(Page-level text extractions)
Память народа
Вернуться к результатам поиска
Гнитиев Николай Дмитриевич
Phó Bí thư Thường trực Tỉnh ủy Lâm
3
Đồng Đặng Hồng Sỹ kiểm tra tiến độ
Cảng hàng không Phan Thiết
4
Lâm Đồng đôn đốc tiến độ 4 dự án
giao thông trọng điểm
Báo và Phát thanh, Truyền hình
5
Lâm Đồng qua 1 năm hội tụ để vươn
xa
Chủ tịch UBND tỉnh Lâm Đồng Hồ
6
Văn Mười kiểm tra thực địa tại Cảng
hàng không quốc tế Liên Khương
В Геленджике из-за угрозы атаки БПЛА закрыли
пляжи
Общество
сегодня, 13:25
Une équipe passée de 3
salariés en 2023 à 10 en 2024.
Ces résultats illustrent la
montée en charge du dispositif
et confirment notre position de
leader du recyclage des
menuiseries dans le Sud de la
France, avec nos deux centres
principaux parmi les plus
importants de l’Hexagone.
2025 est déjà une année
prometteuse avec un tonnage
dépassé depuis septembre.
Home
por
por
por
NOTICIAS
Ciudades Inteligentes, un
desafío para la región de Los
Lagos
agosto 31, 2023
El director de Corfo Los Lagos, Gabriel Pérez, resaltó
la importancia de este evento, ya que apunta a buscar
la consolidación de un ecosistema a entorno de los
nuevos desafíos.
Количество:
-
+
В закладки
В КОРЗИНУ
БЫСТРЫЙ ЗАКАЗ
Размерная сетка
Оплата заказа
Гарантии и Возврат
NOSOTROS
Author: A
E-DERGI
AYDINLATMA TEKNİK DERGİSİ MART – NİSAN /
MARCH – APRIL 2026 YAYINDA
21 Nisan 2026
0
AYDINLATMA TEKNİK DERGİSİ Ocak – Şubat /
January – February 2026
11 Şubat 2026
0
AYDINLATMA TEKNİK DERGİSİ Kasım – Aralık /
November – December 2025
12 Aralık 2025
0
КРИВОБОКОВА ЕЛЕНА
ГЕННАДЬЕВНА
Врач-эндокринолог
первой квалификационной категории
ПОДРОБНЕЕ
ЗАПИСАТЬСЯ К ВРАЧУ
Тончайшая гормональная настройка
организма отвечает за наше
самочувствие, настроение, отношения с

▶ WHAT YOU NEED TO DO
The answer must be the line containing "Lâm Đồng đôn đốc tiến độ 4 dự án" and every line after it to the end of the data, exactly as written.

▶ REPLY TO THE EXERCISE
Lâm Đồng đôn đốc tiến độ 4 dự án
giao thông trọng điểm
Báo và Phát thanh, Truyền hình
5
Lâm Đồng qua 1 năm hội tụ để vươn
xa
Chủ tịch UBND tỉnh Lâm Đồng Hồ
6
Văn Mười kiểm tra thực địa tại Cảng
hàng không quốc tế Liên Khương
В Геленджике из-за угрозы атаки БПЛА закрыли
пляжи
Общество
сегодня, 13:25
Une équipe passée de 3
salariés en 2023 à 10 en 2024.
Ces résultats illustrent la
montée en charge du dispositif
et confirment notre position de
leader du recyclage des
menuiseries dans le Sud de la
France, avec nos deux centres
principaux parmi les plus
importants de l’Hexagone.
2025 est déjà une année
prometteuse avec un tonnage
dépassé depuis septembre.
Home
por
por
por
NOTICIAS
Ciudades Inteligentes, un
desafío para la región de Los
Lagos
agosto 31, 2023
El director de Corfo Los Lagos, Gabriel Pérez, resaltó
la importancia de este evento, ya que apunta a buscar
la consolidación de un ecosistema a entorno de los
nuevos desafíos.
Количество:
-
+
В закладки
В КОРЗИНУ
БЫСТРЫЙ ЗАКАЗ
Размерная сетка
Оплата заказа
Гарантии и Возврат
NOSOTROS
Author: A
E-DERGI
AYDINLATMA TEKNİK DERGİSİ MART – NİSAN /
MARCH – APRIL 2026 YAYINDA
21 Nisan 2026
0
AYDINLATMA TEKNİK DERGİSİ Ocak – Şubat /
January – February 2026
11 Şubat 2026
0
AYDINLATMA TEKNİK DERGİSİ Kasım – Aralık /
November – December 2025
12 Aralık 2025
0
КРИВОБОКОВА ЕЛЕНА
ГЕННАДЬЕВНА
Врач-эндокринолог
первой квалификационной категории
ПОДРОБНЕЕ
ЗАПИСАТЬСЯ К ВРАЧУ
Тончайшая гормональная настройка
организма отвечает за наше
самочувствие, настроение, отношения с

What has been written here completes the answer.